Collected data:
==*==
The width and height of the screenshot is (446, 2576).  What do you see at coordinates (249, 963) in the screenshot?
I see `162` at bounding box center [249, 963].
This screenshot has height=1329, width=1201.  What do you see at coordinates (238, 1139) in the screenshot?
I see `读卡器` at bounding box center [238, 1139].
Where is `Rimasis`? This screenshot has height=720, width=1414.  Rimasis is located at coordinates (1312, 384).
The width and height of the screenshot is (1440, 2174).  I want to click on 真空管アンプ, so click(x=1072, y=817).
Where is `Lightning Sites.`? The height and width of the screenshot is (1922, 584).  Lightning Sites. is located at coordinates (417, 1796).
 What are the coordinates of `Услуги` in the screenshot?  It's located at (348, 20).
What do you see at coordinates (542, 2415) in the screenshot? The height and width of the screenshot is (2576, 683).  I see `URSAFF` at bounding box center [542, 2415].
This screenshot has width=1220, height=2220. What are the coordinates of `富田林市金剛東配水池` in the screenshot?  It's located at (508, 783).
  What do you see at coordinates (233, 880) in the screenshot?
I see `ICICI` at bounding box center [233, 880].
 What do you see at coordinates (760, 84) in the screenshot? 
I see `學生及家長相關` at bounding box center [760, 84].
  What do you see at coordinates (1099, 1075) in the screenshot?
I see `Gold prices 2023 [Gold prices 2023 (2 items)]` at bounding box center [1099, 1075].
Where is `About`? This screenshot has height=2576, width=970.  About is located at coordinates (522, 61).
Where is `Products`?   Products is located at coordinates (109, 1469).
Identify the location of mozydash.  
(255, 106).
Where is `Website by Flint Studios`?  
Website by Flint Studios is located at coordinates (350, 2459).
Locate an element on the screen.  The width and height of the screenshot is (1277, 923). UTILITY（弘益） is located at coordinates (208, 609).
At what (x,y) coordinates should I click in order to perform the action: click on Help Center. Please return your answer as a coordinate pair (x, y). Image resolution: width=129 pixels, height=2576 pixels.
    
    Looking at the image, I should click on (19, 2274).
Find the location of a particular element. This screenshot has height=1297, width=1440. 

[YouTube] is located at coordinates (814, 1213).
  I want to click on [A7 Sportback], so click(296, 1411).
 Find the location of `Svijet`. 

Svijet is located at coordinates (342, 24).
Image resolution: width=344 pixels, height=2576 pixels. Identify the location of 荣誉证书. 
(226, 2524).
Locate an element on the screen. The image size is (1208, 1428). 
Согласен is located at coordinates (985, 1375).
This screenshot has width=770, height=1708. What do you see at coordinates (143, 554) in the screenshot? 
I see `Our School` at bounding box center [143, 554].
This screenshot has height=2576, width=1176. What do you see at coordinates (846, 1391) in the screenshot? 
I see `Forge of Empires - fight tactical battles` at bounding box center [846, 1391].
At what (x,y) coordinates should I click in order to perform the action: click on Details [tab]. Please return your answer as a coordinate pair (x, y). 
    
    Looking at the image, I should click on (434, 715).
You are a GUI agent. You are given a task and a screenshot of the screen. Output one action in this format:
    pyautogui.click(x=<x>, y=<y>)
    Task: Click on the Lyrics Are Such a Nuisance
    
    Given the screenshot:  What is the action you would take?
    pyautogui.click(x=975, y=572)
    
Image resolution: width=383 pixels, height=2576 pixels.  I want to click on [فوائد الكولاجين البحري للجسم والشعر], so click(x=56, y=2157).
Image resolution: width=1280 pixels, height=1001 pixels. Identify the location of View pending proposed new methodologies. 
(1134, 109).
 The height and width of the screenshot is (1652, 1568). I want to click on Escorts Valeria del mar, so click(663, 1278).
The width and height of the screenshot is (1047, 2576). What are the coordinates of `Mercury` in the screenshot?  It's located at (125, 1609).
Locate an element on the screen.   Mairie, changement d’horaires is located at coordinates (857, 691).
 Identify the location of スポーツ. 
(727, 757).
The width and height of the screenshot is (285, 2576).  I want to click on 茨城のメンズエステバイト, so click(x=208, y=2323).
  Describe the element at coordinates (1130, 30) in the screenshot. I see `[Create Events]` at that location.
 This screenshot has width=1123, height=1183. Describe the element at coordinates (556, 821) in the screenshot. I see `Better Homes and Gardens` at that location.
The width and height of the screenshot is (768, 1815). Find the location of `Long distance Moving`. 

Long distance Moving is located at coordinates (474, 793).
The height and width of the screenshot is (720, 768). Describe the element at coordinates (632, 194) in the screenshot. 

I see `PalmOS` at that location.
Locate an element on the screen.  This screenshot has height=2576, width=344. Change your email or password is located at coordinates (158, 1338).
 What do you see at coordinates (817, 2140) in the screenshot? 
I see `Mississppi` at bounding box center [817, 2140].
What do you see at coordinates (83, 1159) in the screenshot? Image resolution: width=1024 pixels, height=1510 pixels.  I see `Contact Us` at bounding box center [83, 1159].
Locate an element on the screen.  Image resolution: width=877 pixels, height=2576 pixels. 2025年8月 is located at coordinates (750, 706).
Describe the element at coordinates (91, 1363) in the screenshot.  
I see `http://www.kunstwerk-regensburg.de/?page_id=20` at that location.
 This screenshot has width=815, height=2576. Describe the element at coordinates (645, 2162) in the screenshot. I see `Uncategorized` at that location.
==*==
* [Brief]:
Each line of the data must be copied exactly as it appears.

* [Task answer]:
The width and height of the screenshot is (446, 2576).  What do you see at coordinates (249, 963) in the screenshot?
I see `162` at bounding box center [249, 963].
This screenshot has height=1329, width=1201.  What do you see at coordinates (238, 1139) in the screenshot?
I see `读卡器` at bounding box center [238, 1139].
Where is `Rimasis`? This screenshot has height=720, width=1414.  Rimasis is located at coordinates (1312, 384).
The width and height of the screenshot is (1440, 2174).  I want to click on 真空管アンプ, so click(x=1072, y=817).
Where is `Lightning Sites.`? The height and width of the screenshot is (1922, 584).  Lightning Sites. is located at coordinates (417, 1796).
 What are the coordinates of `Услуги` in the screenshot?  It's located at (348, 20).
What do you see at coordinates (542, 2415) in the screenshot? The height and width of the screenshot is (2576, 683).  I see `URSAFF` at bounding box center [542, 2415].
This screenshot has width=1220, height=2220. What are the coordinates of `富田林市金剛東配水池` in the screenshot?  It's located at (508, 783).
  What do you see at coordinates (233, 880) in the screenshot?
I see `ICICI` at bounding box center [233, 880].
 What do you see at coordinates (760, 84) in the screenshot? 
I see `學生及家長相關` at bounding box center [760, 84].
  What do you see at coordinates (1099, 1075) in the screenshot?
I see `Gold prices 2023 [Gold prices 2023 (2 items)]` at bounding box center [1099, 1075].
Where is `About`? This screenshot has height=2576, width=970.  About is located at coordinates (522, 61).
Where is `Products`?   Products is located at coordinates (109, 1469).
Identify the location of mozydash.  
(255, 106).
Where is `Website by Flint Studios`?  
Website by Flint Studios is located at coordinates (350, 2459).
Locate an element on the screen.  The width and height of the screenshot is (1277, 923). UTILITY（弘益） is located at coordinates (208, 609).
At what (x,y) coordinates should I click in order to perform the action: click on Help Center. Please return your answer as a coordinate pair (x, y). Image resolution: width=129 pixels, height=2576 pixels.
    
    Looking at the image, I should click on (19, 2274).
Find the location of a particular element. This screenshot has height=1297, width=1440. 

[YouTube] is located at coordinates (814, 1213).
  I want to click on [A7 Sportback], so click(296, 1411).
 Find the location of `Svijet`. 

Svijet is located at coordinates (342, 24).
Image resolution: width=344 pixels, height=2576 pixels. Identify the location of 荣誉证书. 
(226, 2524).
Locate an element on the screen. The image size is (1208, 1428). 
Согласен is located at coordinates (985, 1375).
This screenshot has width=770, height=1708. What do you see at coordinates (143, 554) in the screenshot? 
I see `Our School` at bounding box center [143, 554].
This screenshot has height=2576, width=1176. What do you see at coordinates (846, 1391) in the screenshot? 
I see `Forge of Empires - fight tactical battles` at bounding box center [846, 1391].
At what (x,y) coordinates should I click in order to perform the action: click on Details [tab]. Please return your answer as a coordinate pair (x, y). 
    
    Looking at the image, I should click on (434, 715).
You are a GUI agent. You are given a task and a screenshot of the screen. Output one action in this format:
    pyautogui.click(x=<x>, y=<y>)
    Task: Click on the Lyrics Are Such a Nuisance
    
    Given the screenshot:  What is the action you would take?
    pyautogui.click(x=975, y=572)
    
Image resolution: width=383 pixels, height=2576 pixels.  I want to click on [فوائد الكولاجين البحري للجسم والشعر], so click(x=56, y=2157).
Image resolution: width=1280 pixels, height=1001 pixels. Identify the location of View pending proposed new methodologies. 
(1134, 109).
 The height and width of the screenshot is (1652, 1568). I want to click on Escorts Valeria del mar, so click(663, 1278).
The width and height of the screenshot is (1047, 2576). What are the coordinates of `Mercury` in the screenshot?  It's located at (125, 1609).
Locate an element on the screen.   Mairie, changement d’horaires is located at coordinates (857, 691).
 Identify the location of スポーツ. 
(727, 757).
The width and height of the screenshot is (285, 2576).  I want to click on 茨城のメンズエステバイト, so click(x=208, y=2323).
  Describe the element at coordinates (1130, 30) in the screenshot. I see `[Create Events]` at that location.
 This screenshot has width=1123, height=1183. Describe the element at coordinates (556, 821) in the screenshot. I see `Better Homes and Gardens` at that location.
The width and height of the screenshot is (768, 1815). Find the location of `Long distance Moving`. 

Long distance Moving is located at coordinates (474, 793).
The height and width of the screenshot is (720, 768). Describe the element at coordinates (632, 194) in the screenshot. 

I see `PalmOS` at that location.
Locate an element on the screen.  This screenshot has height=2576, width=344. Change your email or password is located at coordinates (158, 1338).
 What do you see at coordinates (817, 2140) in the screenshot? 
I see `Mississppi` at bounding box center [817, 2140].
What do you see at coordinates (83, 1159) in the screenshot? Image resolution: width=1024 pixels, height=1510 pixels.  I see `Contact Us` at bounding box center [83, 1159].
Locate an element on the screen.  Image resolution: width=877 pixels, height=2576 pixels. 2025年8月 is located at coordinates (750, 706).
Describe the element at coordinates (91, 1363) in the screenshot.  
I see `http://www.kunstwerk-regensburg.de/?page_id=20` at that location.
 This screenshot has width=815, height=2576. Describe the element at coordinates (645, 2162) in the screenshot. I see `Uncategorized` at that location.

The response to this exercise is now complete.